# Best film for Holga 135BC



## kidxbillionaire (Jan 2, 2012)

I just bought my first film camera and wanted to know the best film to use. Not so much a brand but a format, someone was telling me that films have different speeds or something to that effect. This is for a Holga 135BC.


----------



## zamanakhan (Apr 4, 2012)

It's a holga, put in what ever film u can find.Get an iso 100 for day time and 800 for night. When they say speed they mean iso, a 100 Iso is slow and 800 is fast for film. The holga has a slow lens, I think something to the effect of 5.6 to f8, f8 is really slow for anything indoor, f8 with an iso 100 film indoor would mean pretty much black images.
Also this is in the wrong section.


----------



## Sw1tchFX (Apr 4, 2012)

Portra 400 or 800

has to be 120, unless you modify it.


----------



## Derrel (Apr 4, 2012)

Sw1tchFX said:


> Portra 400 or 800
> 
> has to be 120, unless you modify it.



Uh, no, it has to be "135" AKA 35 millimeter film. The 135BC shoots standard 35mm film...
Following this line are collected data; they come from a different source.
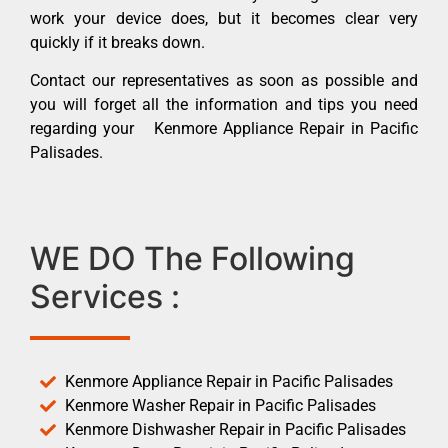
work your device does, but it becomes clear very
quickly if it breaks down.
Contact our representatives as soon as possible and
you will forget all the information and tips you need
regarding your Kenmore Appliance Repair in Pacific
Palisades.
WE DO The Following
Services :
Kenmore Appliance Repair in Pacific Palisades
Kenmore Washer Repair in Pacific Palisades
Kenmore Dishwasher Repair in Pacific Palisades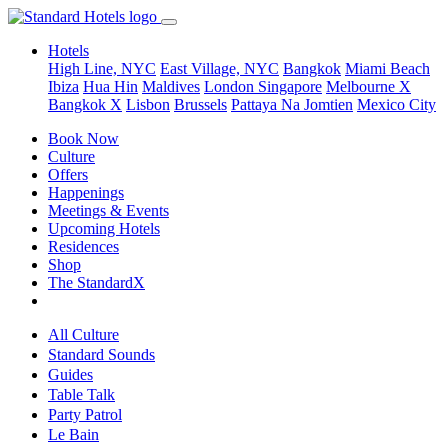
Hotels
High Line, NYC
East Village, NYC
Bangkok
Miami Beach
Ibiza
Hua Hin
Maldives
London
Singapore
Melbourne X
Bangkok X
Lisbon
Brussels
Pattaya Na Jomtien
Mexico City
Book Now
Culture
Offers
Happenings
Meetings & Events
Upcoming Hotels
Residences
Shop
The StandardX
All Culture
Standard Sounds
Guides
Table Talk
Party Patrol
Le Bain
How about Tri-X 400? Or T-Max 400? Both those are black and white.


----------



## dxqcanada (Apr 4, 2012)

Expired.


----------



## dxqcanada (Apr 4, 2012)

... and I am being serious.

The whole Holga/Lomo thing relies on the accentuation of aberrations of imaging.


----------



## Sw1tchFX (Apr 4, 2012)

Derrel said:


> Sw1tchFX said:
> 
> 
> > Portra 400 or 800
> ...


hurr durr on me. I didn't know they made a 35mm version.


----------



## dxqcanada (Apr 4, 2012)

Holga 135BC Review by Jay Versluis


----------



## Sw1tchFX (Apr 5, 2012)

Error establishing a database connection


----------



## zamanakhan (Apr 5, 2012)

Sw1tchFX said:


> Derrel said:
> 
> 
> > Sw1tchFX said:
> ...


Yea they make some funny stuff, there are a few versions of each of the 35mm and 120 mm. I purchased a holga Tim, it has two lenses on it for half frame pics. It was fun but it doesn't get much use, holgas are somewhat useless tbh. Same with lens babies, I've taken out my lens baby to shoot with a f90x but it barely sits on my dslr. Tons of people go through the phase but it just ends up producing crap pictures and ends up costing more.


----------



## Sw1tchFX (Apr 5, 2012)

Pretty much. Lensbabies, Fisheyes, Holga/Diana/Lomo stuff is all pretty useless. At least the plastic camera trend is keeping film alive a little bit more though.


----------



## gsgary (Jun 28, 2012)

Get some cheap Shanghia GP3


----------



## kai5354 (Aug 21, 2012)

The Kodak ultra max 400 135 color negative film will be good for Holga 135 bc, as it is cheap and easy to use. 



kidxbillionaire said:


> I just bought my first film camera and wanted to know the best film to use. Not so much a brand but a format, someone was telling me that films have different speeds or something to that effect. This is for a Holga 135BC.


----------